Bovenstaande geldt niet voor schade die ook op een andere verzekering is gedekt. Of als een andere verzekering uw aansprakelijkheid zou dekken, als u niet bij ons bent verzekerd. Schade aan de betreffende aanhangwagen, caravan of een ander voorwerp/zaak is niet gedekt.
2.1.3 Schade aan andere aan de verzekeringnemer toebehorende motorrijtuigen
De verzekering dekt schade die door het verzekerde motorrijtuig is
toegebracht aan andere aan de verzekeringnemer toebehorende motorrijtuigen, tenzij de schade is toegebracht binnen de gebouwen en terreinen die de verzekeringnemer voor zijn bedrijf in gebruik heeft.
2.2 Aanvullingen
2.2.1 Dekking boven het verzekerde bedrag
Indien de gebeurtenis plaatsvindt in een tot het verzekeringsgebied behorend land, dat volgens een met de W.A.M. overeenkomende wet een hoger maximum bedrag voor die gebeurtenis heeft voorgeschreven, dan geldt dit hogere bedrag.
2.2.2 Zekerheidstelling
Als een overheid wegens een onder deze verzekering gedekte schade het stellen van een geldelijke zekerheid verlangt voor invrijheidstelling van een verzekerde of voor de opheffing van op een motorrijtuig gelegd beslag, zal verzekeraar deze zekerheid stellen tot € 50.000,–.
De verzekerden zijn verplicht de verzekeraar te machtigen over de als zekerheid gestelde som te beschikken, zodra deze wordt vrijgegeven en eveneens alle medewerking te verlenen om terugbetaling te verkrijgen.
2.2.3 Proceskosten en wettelijke rente
Voor zover niet uit anderen hoofde een recht op vergoeding bestaat, worden boven het verzekerde bedrag vergoed:
- de noodzakelijke kosten van verweer tegen aanspraken;
- de kosten van met goedvinden of op verlangen van verzekeraar gevoerde processen en in zijn opdracht verleende rechtsbijstand;
- de wettelijke rente over het door de verzekering gedekte gedeelte van de hoofdsom.

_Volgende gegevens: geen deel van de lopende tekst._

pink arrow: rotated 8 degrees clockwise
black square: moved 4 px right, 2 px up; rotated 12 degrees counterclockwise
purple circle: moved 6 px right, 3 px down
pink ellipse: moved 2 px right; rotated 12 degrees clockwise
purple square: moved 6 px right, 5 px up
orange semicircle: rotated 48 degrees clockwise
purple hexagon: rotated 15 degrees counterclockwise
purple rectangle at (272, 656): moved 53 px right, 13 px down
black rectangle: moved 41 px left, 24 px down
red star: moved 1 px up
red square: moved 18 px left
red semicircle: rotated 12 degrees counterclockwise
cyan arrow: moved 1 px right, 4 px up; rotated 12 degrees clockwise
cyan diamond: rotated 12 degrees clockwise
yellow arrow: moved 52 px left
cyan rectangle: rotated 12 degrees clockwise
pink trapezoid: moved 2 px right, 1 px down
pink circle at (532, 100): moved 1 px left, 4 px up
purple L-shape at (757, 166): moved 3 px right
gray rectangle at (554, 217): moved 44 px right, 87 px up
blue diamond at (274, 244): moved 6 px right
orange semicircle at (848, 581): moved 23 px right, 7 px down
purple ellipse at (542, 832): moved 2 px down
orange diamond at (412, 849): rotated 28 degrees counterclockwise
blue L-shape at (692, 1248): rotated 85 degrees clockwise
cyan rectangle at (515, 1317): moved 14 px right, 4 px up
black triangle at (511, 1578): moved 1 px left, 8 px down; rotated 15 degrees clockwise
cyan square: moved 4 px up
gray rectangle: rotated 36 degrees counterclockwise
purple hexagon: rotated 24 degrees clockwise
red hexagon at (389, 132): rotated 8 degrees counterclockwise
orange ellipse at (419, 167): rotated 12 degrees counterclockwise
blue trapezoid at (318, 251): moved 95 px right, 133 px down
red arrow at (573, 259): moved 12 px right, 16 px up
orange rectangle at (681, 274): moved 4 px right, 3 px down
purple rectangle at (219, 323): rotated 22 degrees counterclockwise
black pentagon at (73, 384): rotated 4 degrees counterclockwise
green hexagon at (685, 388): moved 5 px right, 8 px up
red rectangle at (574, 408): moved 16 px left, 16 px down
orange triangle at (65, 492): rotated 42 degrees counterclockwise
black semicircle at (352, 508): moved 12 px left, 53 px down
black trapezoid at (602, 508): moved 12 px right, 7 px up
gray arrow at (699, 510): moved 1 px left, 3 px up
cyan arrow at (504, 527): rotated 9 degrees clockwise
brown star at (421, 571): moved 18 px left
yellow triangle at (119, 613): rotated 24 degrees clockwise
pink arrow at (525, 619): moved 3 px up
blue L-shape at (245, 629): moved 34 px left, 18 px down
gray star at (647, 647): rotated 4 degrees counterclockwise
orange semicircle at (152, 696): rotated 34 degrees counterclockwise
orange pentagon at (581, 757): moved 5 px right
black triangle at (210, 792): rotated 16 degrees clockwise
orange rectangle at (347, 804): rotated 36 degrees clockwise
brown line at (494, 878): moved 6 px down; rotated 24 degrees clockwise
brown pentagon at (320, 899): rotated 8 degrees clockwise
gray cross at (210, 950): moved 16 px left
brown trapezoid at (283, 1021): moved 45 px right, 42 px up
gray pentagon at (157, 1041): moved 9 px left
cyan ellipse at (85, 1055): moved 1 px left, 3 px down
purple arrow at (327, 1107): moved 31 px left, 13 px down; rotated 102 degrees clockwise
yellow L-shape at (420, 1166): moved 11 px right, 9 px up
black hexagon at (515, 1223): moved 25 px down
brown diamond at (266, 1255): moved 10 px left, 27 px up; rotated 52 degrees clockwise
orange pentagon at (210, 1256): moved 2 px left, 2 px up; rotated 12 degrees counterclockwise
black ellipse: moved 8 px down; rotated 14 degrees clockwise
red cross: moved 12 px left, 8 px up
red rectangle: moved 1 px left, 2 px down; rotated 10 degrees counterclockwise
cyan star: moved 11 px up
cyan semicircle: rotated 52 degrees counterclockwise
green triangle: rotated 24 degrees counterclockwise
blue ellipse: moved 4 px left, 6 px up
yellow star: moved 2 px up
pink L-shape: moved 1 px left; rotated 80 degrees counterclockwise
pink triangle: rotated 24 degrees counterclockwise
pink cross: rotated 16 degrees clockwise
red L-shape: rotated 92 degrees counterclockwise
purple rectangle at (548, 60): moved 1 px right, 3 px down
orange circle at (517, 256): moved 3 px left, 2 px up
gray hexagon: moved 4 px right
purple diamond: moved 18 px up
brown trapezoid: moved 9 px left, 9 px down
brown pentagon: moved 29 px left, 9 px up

2.2.4 Vervoer van gewonden
Schade aan de bekleding van het motorrijtuig als gevolg van het (kosteloos) vervoer van gewonde personen is meeverzekerd.
2.3 Casco
Verzekerd is:
2.3.1 Beperkt casco
Indien in het verzekeringsbewijs is vermeld dat beperkt casco is verzekerd, dekt de verzekering eveneens schade aan of het verlies van het motorrijtuig ontstaan binnen het verzekeringsgebied door: a brand, ontploffing, kortsluiting, ook als dit een gevolg is van een
eigen gebrek;
b storm (windkracht 7 of meer), waardoor het geparkeerde motorrijtuig omwaait of voorwerpen op of tegen het motorrijtuig terechtkomen;
c blikseminslag, hagelstenen, lawines, vallend gesteente, overstroming, vloedgolf, onderwaterzetting, oeverafschuiving, dijkval, aardbeving, aardverschuiving en vulkanische uitbarsting;
d het rechtstreekse gevolg van een botsing met dieren;
e plotseling optredende milieuverontreiniging;
f relletjes;
g beschadiging of verlies tijdens vervoer van het motorrijtuig per schip, auto, trein of vliegtuig. Dit met uitzondering van schade door takelen of slepen en van schade als krassen, schrammen of lakschade;
h een vallend luchtvaartuig of delen daarvan, of daaruit vallende voorwerpen;
i (poging tot) inbraak, (poging tot) diefstal en (poging tot) joyriding, oplichting en verduistering door een ander dan verzekeringnemer;
j breuk en beschadiging van ruiten, waaronder begrepen zonnedaken, evenals schade door scherven, voor zover niet ontstaan als rechtstreeks gevolg van botsen, omslaan, omvallen, slippen, van de weg of te water geraken.
2.3.2 Compleet casco
Indien in het verzekeringsbewijs is vermeld dat compleet casco is verzekerd dekt de verzekering – naast de gebeurtenissen als genoemd onder artikel 2.3.1 – eveneens de schade aan of het verlies van het motorrijtuig ontstaan binnen het verzekeringsgebied door:
a alle plotseling van buiten komende onheilen, waaronder botsen, omslaan, omvallen, slippen, van de weg of te water geraken, ook als dit een gevolg is van een eigen gebrek van het motorrijtuig;
b kwaadwillige beschadiging door derden.
2.3.3 Aanvullingen
Zonodig boven het verzekerde bedrag dekt de verzekering ten gevolge van een onder artikel 2.3.1 en 2.3.2 gedekte gebeurtenis:
2.3.3.1 Extra voorzieningen en accessoires
De ‘af fabriek’ bijgeleverde opties, onderdelen en voorwerpen zijn verzekerd tegen dezelfde gebeurtenissen en in hetzelfde dekkingsgebied als waartegen u uw auto hebt verzekerd.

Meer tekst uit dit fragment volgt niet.